# Exercise directions
Transcribe all the entries word for word, omitting any pictures they contain.

── Given information

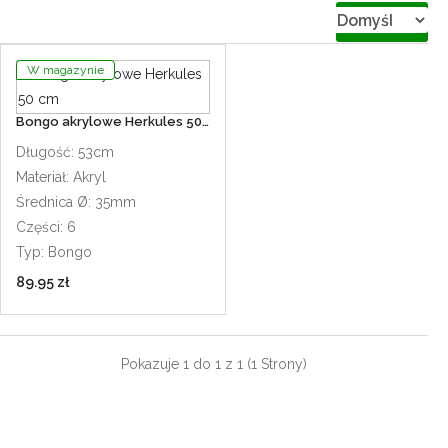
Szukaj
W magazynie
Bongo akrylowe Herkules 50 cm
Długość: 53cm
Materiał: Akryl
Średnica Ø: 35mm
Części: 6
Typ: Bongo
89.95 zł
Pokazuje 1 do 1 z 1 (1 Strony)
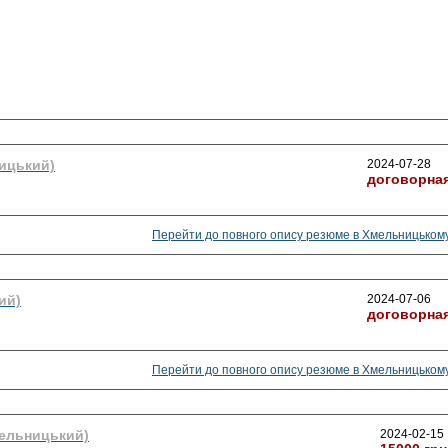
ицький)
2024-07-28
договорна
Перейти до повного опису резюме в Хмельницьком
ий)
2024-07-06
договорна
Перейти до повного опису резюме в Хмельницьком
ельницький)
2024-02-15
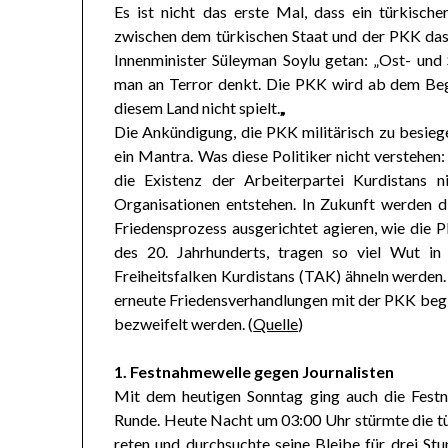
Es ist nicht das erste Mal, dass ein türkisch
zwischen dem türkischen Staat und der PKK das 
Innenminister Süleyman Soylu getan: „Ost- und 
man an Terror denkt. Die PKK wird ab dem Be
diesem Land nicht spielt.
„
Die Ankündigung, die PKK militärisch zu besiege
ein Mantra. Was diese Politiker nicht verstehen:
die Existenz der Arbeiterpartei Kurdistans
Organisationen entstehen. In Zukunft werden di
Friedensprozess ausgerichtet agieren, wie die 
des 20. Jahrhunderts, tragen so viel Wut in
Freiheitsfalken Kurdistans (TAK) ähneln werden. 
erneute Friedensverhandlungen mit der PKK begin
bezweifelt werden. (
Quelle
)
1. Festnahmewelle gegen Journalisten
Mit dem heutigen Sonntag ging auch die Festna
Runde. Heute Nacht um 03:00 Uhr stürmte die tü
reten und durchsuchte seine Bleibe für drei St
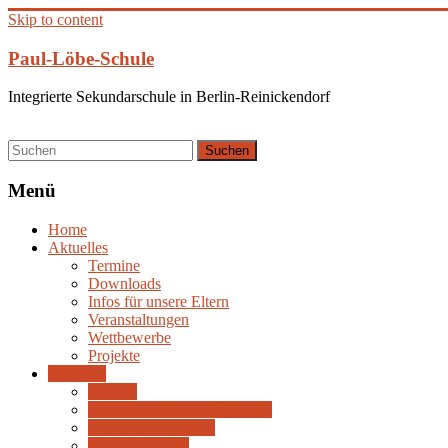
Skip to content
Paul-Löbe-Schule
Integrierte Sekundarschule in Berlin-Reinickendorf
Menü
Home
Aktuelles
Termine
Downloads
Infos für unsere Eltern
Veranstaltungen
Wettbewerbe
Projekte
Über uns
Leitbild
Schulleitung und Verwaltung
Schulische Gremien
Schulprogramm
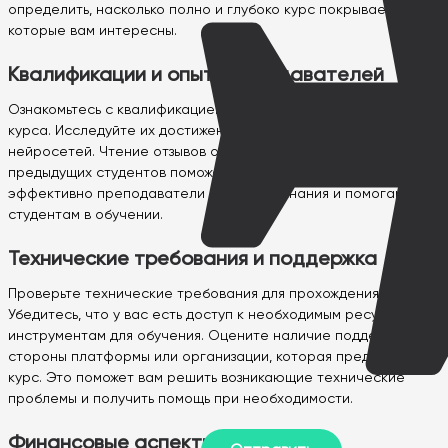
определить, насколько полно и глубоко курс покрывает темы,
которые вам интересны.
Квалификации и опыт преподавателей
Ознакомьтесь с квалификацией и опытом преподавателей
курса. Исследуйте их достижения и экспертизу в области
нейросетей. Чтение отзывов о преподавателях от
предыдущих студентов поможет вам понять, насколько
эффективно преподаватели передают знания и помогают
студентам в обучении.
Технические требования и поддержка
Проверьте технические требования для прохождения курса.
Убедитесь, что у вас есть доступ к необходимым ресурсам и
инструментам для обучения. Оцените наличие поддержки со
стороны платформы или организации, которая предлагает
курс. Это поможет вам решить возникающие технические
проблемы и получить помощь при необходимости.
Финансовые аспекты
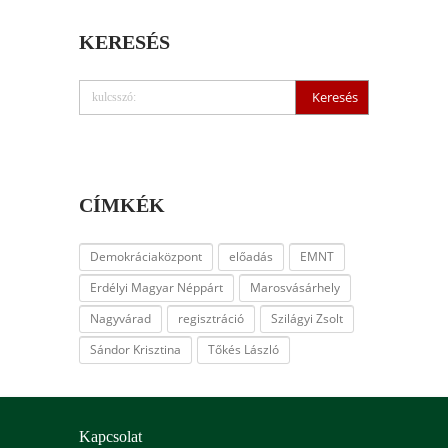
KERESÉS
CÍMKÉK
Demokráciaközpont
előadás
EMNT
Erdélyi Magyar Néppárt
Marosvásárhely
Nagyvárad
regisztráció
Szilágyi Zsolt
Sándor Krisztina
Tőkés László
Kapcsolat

────

# Written response
Szukaj
W magazynie
Bongo akrylowe Herkules 50 cm
Długość: 53cm
Materiał: Akryl
Średnica Ø: 35mm
Części: 6
Typ: Bongo
89.95 zł
Pokazuje 1 do 1 z 1 (1 Strony)
ицький)
2024-07-28
договорна
Перейти до повного опису резюме в Хмельницьком
ий)
2024-07-06
договорна
Перейти до повного опису резюме в Хмельницьком
ельницький)
2024-02-15
Es ist nicht das erste Mal, dass ein türkisch
zwischen dem türkischen Staat und der PKK das 
Innenminister Süleyman Soylu getan: „Ost- und 
man an Terror denkt. Die PKK wird ab dem Be
diesem Land nicht spielt.
„
Die Ankündigung, die PKK militärisch zu besiege
ein Mantra. Was diese Politiker nicht verstehen:
die Existenz der Arbeiterpartei Kurdistans
Organisationen entstehen. In Zukunft werden di
Friedensprozess ausgerichtet agieren, wie die 
des 20. Jahrhunderts, tragen so viel Wut in
Freiheitsfalken Kurdistans (TAK) ähneln werden. 
erneute Friedensverhandlungen mit der PKK begin
bezweifelt werden. (
Quelle
)
1. Festnahmewelle gegen Journalisten
Mit dem heutigen Sonntag ging auch die Festna
Runde. Heute Nacht um 03:00 Uhr stürmte die tü
reten und durchsuchte seine Bleibe für drei St
Skip to content
Paul-Löbe-Schule
Integrierte Sekundarschule in Berlin-Reinickendorf
Menü
Home
Aktuelles
Termine
Downloads
Infos für unsere Eltern
Veranstaltungen
Wettbewerbe
Projekte
Über uns
Leitbild
Schulleitung und Verwaltung
Schulische Gremien
Schulprogramm
определить, насколько полно и глубоко курс покрывает темы,
которые вам интересны.
Квалификации и опыт преподавателей
Ознакомьтесь с квалификацией и опытом преподавателей
курса. Исследуйте их достижения и экспертизу в области
нейросетей. Чтение отзывов о преподавателях от
предыдущих студентов поможет вам понять, насколько
эффективно преподаватели передают знания и помогают
студентам в обучении.
Технические требования и поддержка
Проверьте технические требования для прохождения курса.
Убедитесь, что у вас есть доступ к необходимым ресурсам и
инструментам для обучения. Оцените наличие поддержки со
стороны платформы или организации, которая предлагает
курс. Это поможет вам решить возникающие технические
проблемы и получить помощь при необходимости.
Финансовые аспекты
KERESÉS
CÍMKÉK
Demokráciaközpont
előadás
EMNT
Erdélyi Magyar Néppárt
Marosvásárhely
Nagyvárad
regisztráció
Szilágyi Zsolt
Sándor Krisztina
Tőkés László
Kapcsolat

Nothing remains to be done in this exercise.